Unlike robots, humans can switch tasks pretty easily and adapt to new constraints and environments almost instantaneously. In a dynamic factory setting, this is the reason that human labor is currently still much more effective than robot labor – it is more easily and more cheaply reconfigurable. One way to take advantage of human nimbleness and robotic precision and power is through collaborative control, in other words, using robots that are partly operated by humans. Unsurprisingly, collaborative robots are the most commonly ordered robots in industrial settings.
Autonomous Mobile Robots
As exciting as industrial robots are, if you’ve ever seen Boston Dynamics’ robot dog, Spot, climb a flight of stairs, or watched their bipedal robot, Atlas, do parkour, you know that this is where modern robotics gets entertaining. The holy grail of robotics research is to get robots to move and think on their own.

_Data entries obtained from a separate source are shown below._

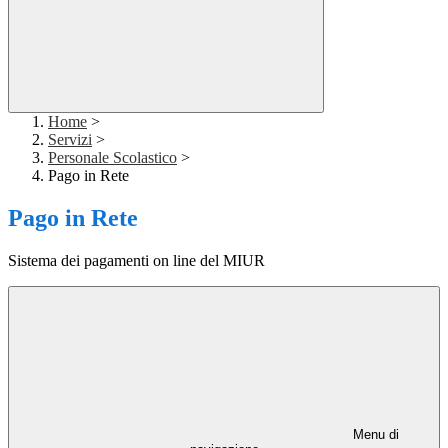
Home
>
Servizi
>
Personale Scolastico
>
Pago in Rete
Pago in Rete
Sistema dei pagamenti on line del MIUR
Menu di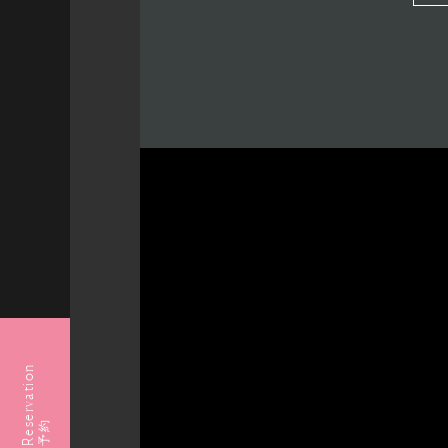
Reservation
予約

Robots like Spot and Atlas can move on their own. In fact, these specimens have gotten very good at basic locomotion and balance whether on four legs or on two. Yet though they’ve been designed to traverse varied kinds of terrain and perform many sorts of complex movements, they still struggle with navigating in unfamiliar environments.
Another major branch of autonomous robotics is in self-driving cars. This technology has shown tremendous progress over the past few years, particularly because of the number of cars on the roads capable of recording driving behavior to train autonomous models the elements of good driving. However, determining what ‘good driving’ really means itself remains an unresolved challenge. For instance, is an autonomous vehicle that’s as good as a human driver enough, or would we want an autonomous vehicle that is substantially better than a human? From this perspective, we’re still likely a ways away from having fully autonomous self-driving cars on our roads. Even other types of seemingly autonomous robots, like Mars rovers or even cute sidewalk delivery bots, are, for the most part, still human-operated.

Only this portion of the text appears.